A few hours later, I sent Federer a message in his website: You remain my champion, Roger.

Aaack! (AFP foto)

His last hope for an Olympic medal will be in the doubles with Stanislas Wawrinka. They have advanced to the quarterfinal round and are to face India’s Leander Paes and Mahesh Bhupati.

James Blake, who was 0-8 to Federer until their Olympic 2008 faceoff, said of his win: “One day I’ll be able to tell my kids and grandkids that I beat the best of all time.”



I feel I am about to develop hemorrhoids from watching the weightlifting events of the Beijing Olympics.

The barbell looks harmless and passive until a burly athlete lifts it with the concentration and will of someone trying to fit into a pair of jeans two sizes smaller.

The weightlifters are the least telegenic athletes, being caught on camera when their faces contort as they snatch or clean and jerk 75-, 94-, 105-, 148-kilo barbells.

Sketch by Josua Cabrera

They source their strength from their legs, back and shoulders.

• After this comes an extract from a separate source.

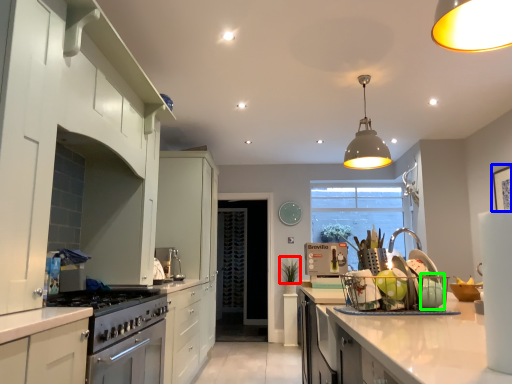 Question: Estimate the real-world distances between objects in this image. Which object is farther from plant (highlighted by a red box), picture frame (highlighted by a blue box) or appliance (highlighted by a green box)?

Choices:
 (A) picture frame
 (B) appliance

Answer: (B) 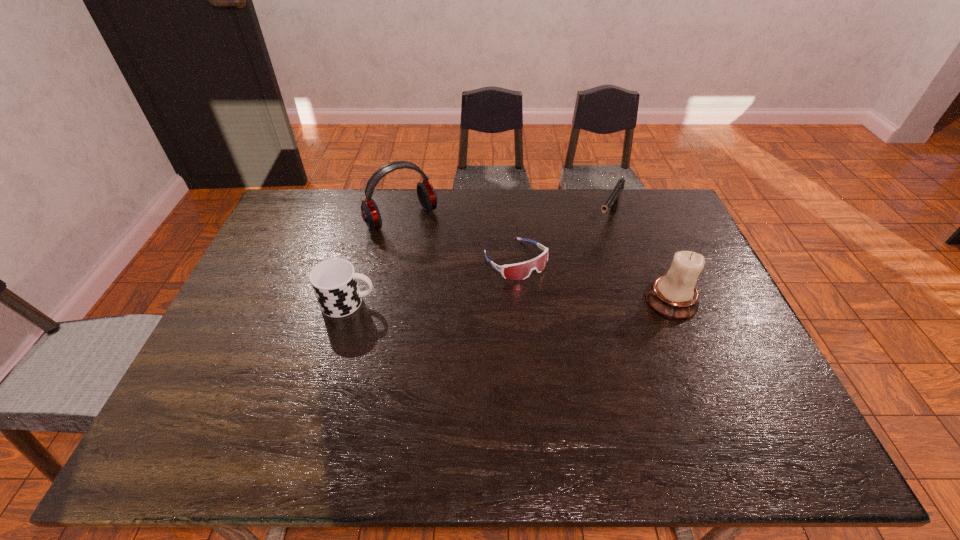 Locate an element on the screen. The height and width of the screenshot is (540, 960). empty space that is in between the pistol and the earphone is located at coordinates (505, 219).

Among athletes, they have the biggest and sturdiest legs, and next to swimmers, have the most developed back and shoulders. Like discus throwers, they are heavy, hard and strong. Heaven forbid if a weightlifter throws another weightlifter at me.

As one weightlifter after another snatches the barbell and holds it above his head, I tense up, cringe and tightly grip the remote control as I feel his strength and the weight of the barbell.

Better to switch channels.

Wait. A news report says a Hungarian weightlifter, Janos Baranyai, couldn’t support the weight of the 148-kilo barbell and bent his forearm backward, causing his elbow to pop out of the socket. Oh my.